Drei Jahre "Refugee Protest Camp"

Vor drei Jahren marschierten Flüchtlinge aus Traiskirchen nach Wien, errichteten ein Zeltlager in einem Park, besetzten die Votivkirche und traten für einige Zeit in Hungerstreik. Was wurde aus der Protestbewegung?

"Ich habe mich nicht als Aktivist verstanden"
Der Dokumentarfilmer Gerald Igor Hauzenberger über seine dreijährigen Dreharbeiten zu "Last Shelter" und dem Refugee Camp Protest in der Wiener Votivkirche.

In einigen Programmkinos wird ab 26. November „Last Shelter“ gezeigt, ein Dokumentarfilm von Gerald Hauzenberger über die „Refugee Protest Camp“-Bewegung, die im November 2012 begann. Damals marschierten Flüchtlinge aus Traiskirchen nach Wien, errichteten ein Zeltlager, besetzten nach dessen Auflösung durch die Polizei die Votivkirche und gingen auch in Hungerstreik. Die vorwiegend aus Pakistan stammenden protestierenden Flüchtlinge wurden hauptsächlich von der "Plattform Familien und FreundInnen gegen Abschiebung", einem Zusammenschluss von NGOs und Gruppierungen wie etwa SOS Mitmensch, unterstützt. Der Protest zog sich über Jahre - Forderungen waren stets eine menschenwürdige Unterbringung (Stichwort Saualm), sowie Zugang zu Bildung und Arbeitsmarkt.

APA / Georg Hochmuth

Jahangir Mir kam im Jahr 2011 nach Österreich.

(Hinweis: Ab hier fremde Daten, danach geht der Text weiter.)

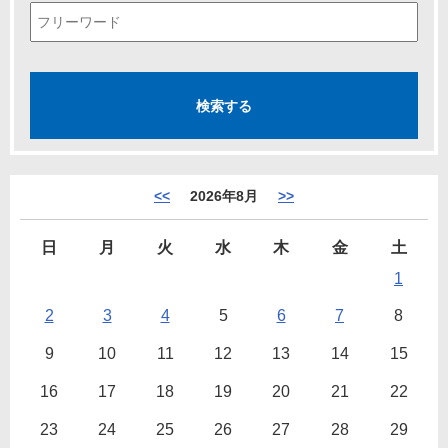
<<
2026年8月
>>
日
月
火
水
木
金
土
1
2
3
4
5
6
7
8
9
10
11
12
13
14
15
16
17
18
19
20
21
22
23
24
25
26
27
28
29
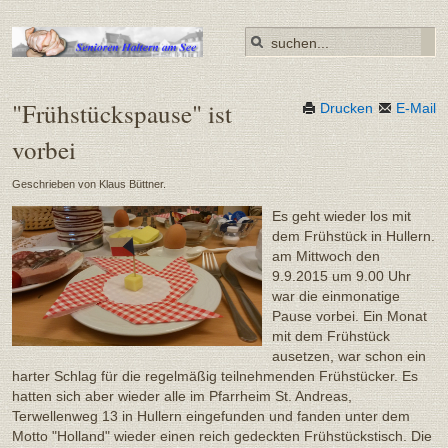
"Frühstückspause" ist
Drucken
E-Mail
vorbei
Geschrieben von Klaus Büttner.
Es geht wieder los mit
dem Frühstück in Hullern.
am Mittwoch den
9.9.2015 um 9.00 Uhr
war die einmonatige
Pause vorbei. Ein Monat
mit dem Frühstück
ausetzen, war schon ein
harter Schlag für die regelmäßig teilnehmenden Frühstücker. Es
hatten sich aber wieder alle im Pfarrheim St. Andreas,
Terwellenweg 13 in Hullern eingefunden und fanden unter dem
Motto "Holland" wieder einen reich gedeckten Frühstückstisch. Die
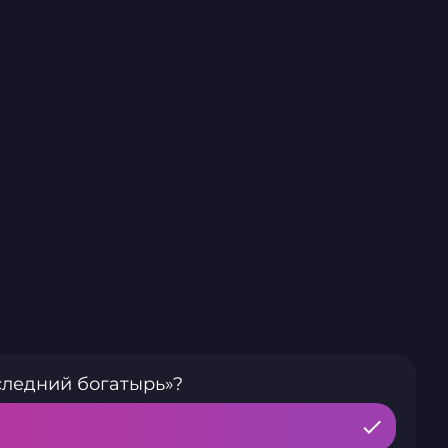
следний богатырь»?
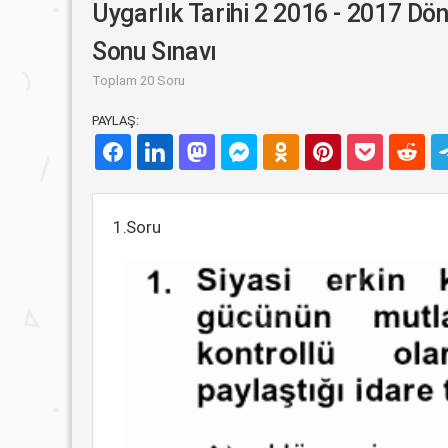
Uygarlık Tarihi 2 2016 - 2017 D
Sonu Sınavı
Toplam 20 Soru
PAYLAŞ:
1.Soru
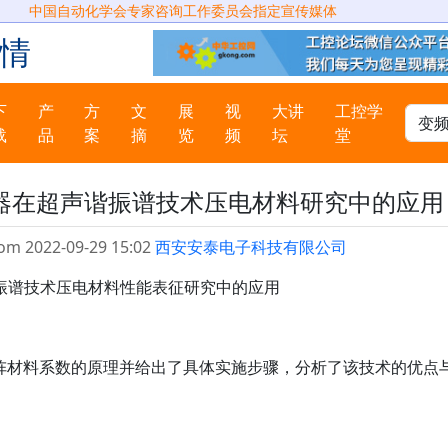
中国自动化学会专家咨询工作委员会指定宣传媒体
情
下
产
方
文
展
视
大讲
工控学
载
品
案
摘
览
频
坛
堂
器在超声谐振谱技术压电材料研究中的应用
om 2022-09-29 15:02
西安安泰电子科技有限公司
谱技术压电材料性能表征研究中的应用
材料系数的原理并给出了具体实施步骤，分析了该技术的优点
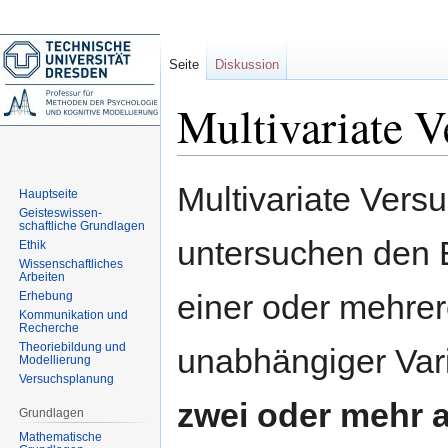
Seite
Diskussion
Multivariate V
Zur
Zur
Multivariate Vers
Hauptseite
Navigation
Suche
Geisteswissen-
springen
springen
schaftliche Grundlagen
untersuchen den E
Ethik
Wissenschaftliches
Arbeiten
einer oder mehrer
Erhebung
Kommunikation und
Recherche
Theoriebildung und
unabhängiger Var
Modellierung
Versuchsplanung
zwei oder mehr 
Grundlagen
Mathematische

In Pakistan hat er mit Bachelor-Abschluss studiert, kam aber zunehmend mit Behörden und Geheimdiensten in Konflikt, weil er sich politisch engagierte. Jahangir stammt aus Kashmir, einer zwischen Pakistan, Indien und China umstrittenen Region, in deren Bevölkerung sich viele Menschen keiner der drei Nationen zugehörig fühlen. Es gebe keine Meinungsfreiheit in Kashmir, sagt Jahangir, und die Menschen würden sich wie Bürger zweiter Klasse fühlen. "Wenn du deine Meinung sagst, wirst du vielleicht vom Geheimdienst zum Verschwinden gebracht. Ich war Mitglied bei der Studentenvereinigung. Wir haben Demonstrationen organisiert, gegen die Regierung, gegen die Armee, gegen das Verschwinden von Menschen. Deshalb bekam ich Schwierigkeiten mit dem pakistanischen Geheimdienst. Ich musste fliehen."

In Österreich musste Jahangir Mir zuerst wie viele andere ins Erstaufnahmezentrum Traiskirchen. Die "Refugee Protest"-Bewegung hat er von Anfang an erlebt und unterstützt: Den Marsch nach Wien, das Zeltlager im Sigmund-Freud Park, den Hungerstreik in der Votivkirche und vieles mehr. Für einige Zeit war Jahangir Sprecher der Protestbewegung.

"Vor 2012 haben viele der großen Medien in Österreich ein sehr negatives Bild von Flüchtlingen gezeichnet", sagt Jahangir. "Sie wären Wirtschaftsflüchtlinge und nur aufs Geld aus, sie wären Kriminelle usw." Ab 2012 hätten die Aktivisten versucht, dieses Bild mit ihrem Protest ein wenig gerade zurücken, indem sie immer wieder sagten: Die Menschen fliehen, weil sie in Lebensgefahr sind.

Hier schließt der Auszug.